New UN report: Ongoing “lethal disregard” in Mediterranean migration crisis

New UN report: Ongoing “lethal disregard” in Mediterranean migration crisis

Posted on the 02/06/21

During the month of May private sea rescue organizations rescued more than 600 people in the Mediterranean, all risking their lives in hope for a better one. The organization Sea-Watch rescued more than 450 people, SOS Méditerranée’s ship Ocean Viking another 236, who were brought ashore in the Sicilian town of Augusta. The fact that more than half of these survivors were unaccompanied minors dramatically emphasizes how the ongoing humanitarian crisis in the Mediterranean is a crisis of human rights as well as children’s rights. Due to a lack of alternatives, people are continuously forced to take dangerous escape routes across the Mediterranean Sea. At the same time the existing rescue capacities are completely insufficient. Human beings keep drowning because help keeps coming too late, or sometimes not at all.

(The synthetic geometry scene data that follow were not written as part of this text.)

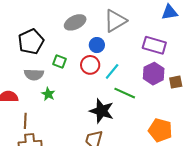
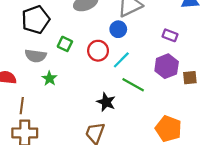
blue circle: (97, 45) -> (118, 29), moved
purple rectangle: (154, 45) -> (170, 35), size x0.6
black star: (102, 111) -> (106, 102), size x0.7

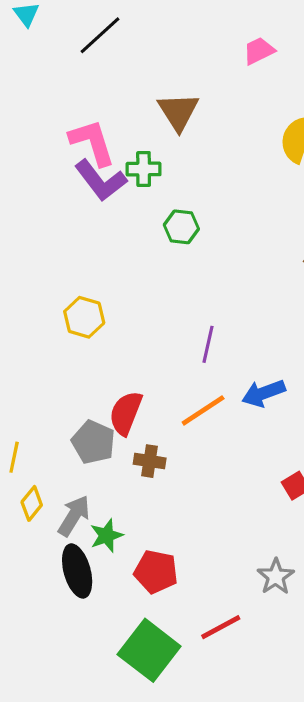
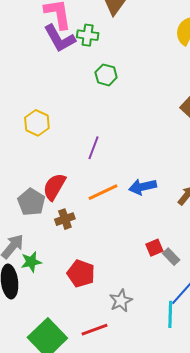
purple line: (208, 344) -> (93, 148), moved
brown cross: (150, 461) -> (65, 219), turned -36
red pentagon: (156, 572) -> (81, 274), moved
gray star: (276, 577) -> (121, 301), moved

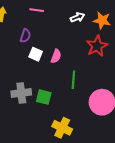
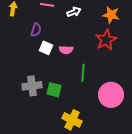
white arrow: (77, 17) -> (74, 12), moved
pink semicircle: (56, 56) -> (66, 50), turned 72

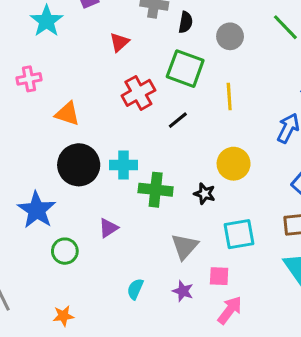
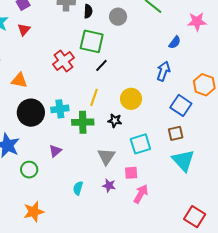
red triangle: (119, 42) -> (24, 29), moved
yellow line: (229, 97) -> (94, 97), moved, turned 30
black line: (178, 120) -> (101, 65), moved
orange star: (63, 316) -> (34, 212), size x1.5

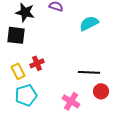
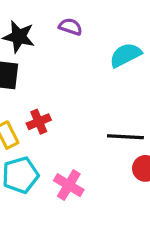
pink cross: (71, 101) -> (69, 185), moved

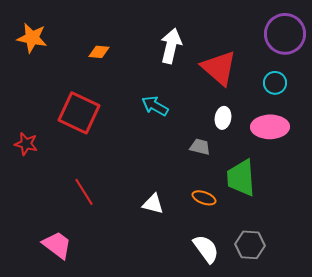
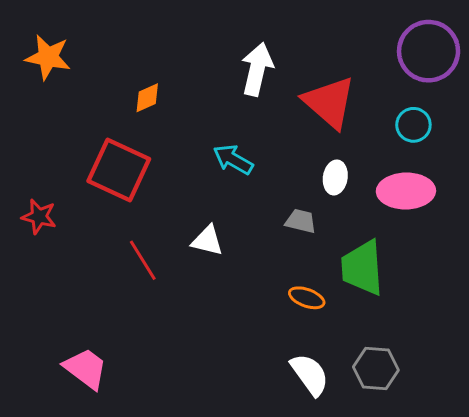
orange diamond: (99, 52) -> (147, 98), moved, turned -30
red line: (84, 192) -> (143, 260), moved
white triangle: (153, 204) -> (207, 241), moved

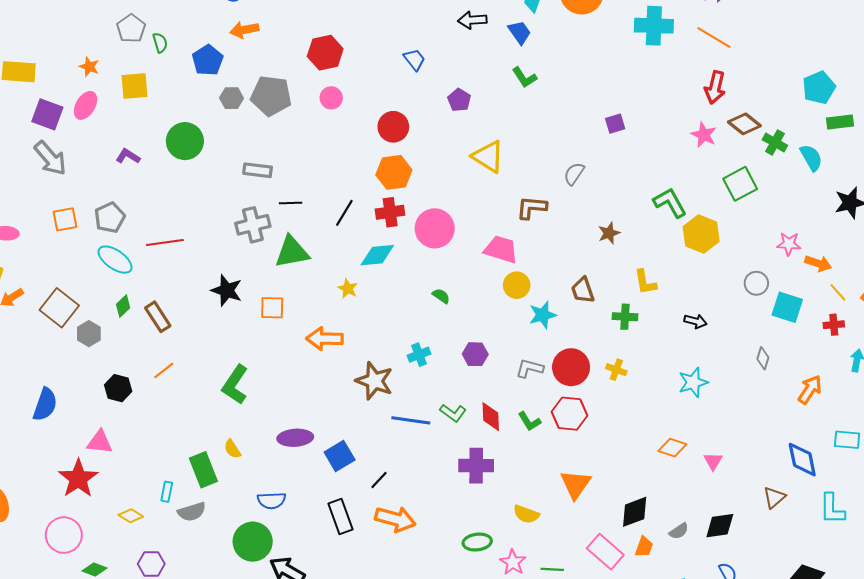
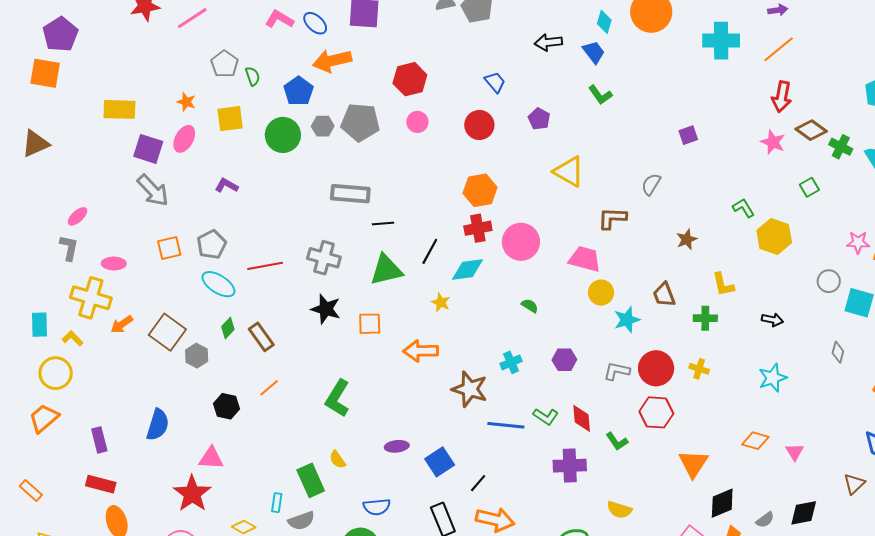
orange arrow: (244, 30) -> (332, 61), size x1.4
orange line: (714, 37) -> (779, 49), turned -68
red circle: (393, 127) -> (479, 125), moved
green circle: (185, 141) -> (283, 135), moved
gray rectangle: (258, 170) -> (350, 194), size x1.4
green square: (740, 184) -> (809, 187), size x0.6
green L-shape: (670, 203) -> (743, 208), size x0.7
black line: (344, 213) -> (430, 251), moved
gray cross: (253, 225) -> (324, 258), moved, turned 32
green L-shape: (529, 421) -> (617, 441), moved
purple ellipse: (295, 438) -> (397, 446), size x0.7
orange triangle: (576, 484) -> (693, 464), moved

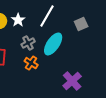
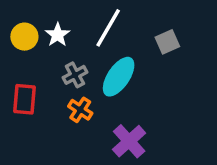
purple cross: (72, 81) -> (129, 141), moved

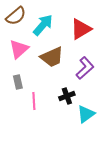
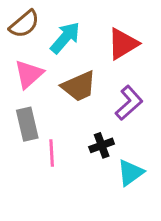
gray rectangle: (18, 82) -> (27, 124), size x1.5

A new report published by the UN High Commissioner for Human Rights on sea rescue and the protection of migrants in the Mediterranean calls out yet again the “lethal disregard” we are witnessing. It sheds light on the failures to assist migrants in distress and deaths at sea, dangerous rescue and interception practices, pushbacks at sea, the targeting of humanitarian organisations and human rights defenders as well as delays in safe disembarkation and inadequate reception conditions. Michelle Bachelet’s opening statement to the 42nd session of the Human Rights Council is as relevant to the topic of sea rescue today as it was in 2019: ” I am concerned by this lethal disregard for desperate people. I salute the organizations and human rights activists who continue to work to defend the rights of migrants in these difficult circumstances.”

In the report the UN human rights office calls on the European Union and its member states to finally offer sufficient support for civilian sea rescue and urges for a solidarity with EU coastal states as well as a halt to forced returns to Libya. The report also captures survivor’s voices, like this quintessential quote by a Sudanese man on his journey from Sudan via Libya to Europe: “It’s all the same: suffering after suffering.” (OHCHR interview)

Officially, more than 1,200 people died last year trying to get to Europe via the Mediterranean. But experts assume that the number of unreported cases is high.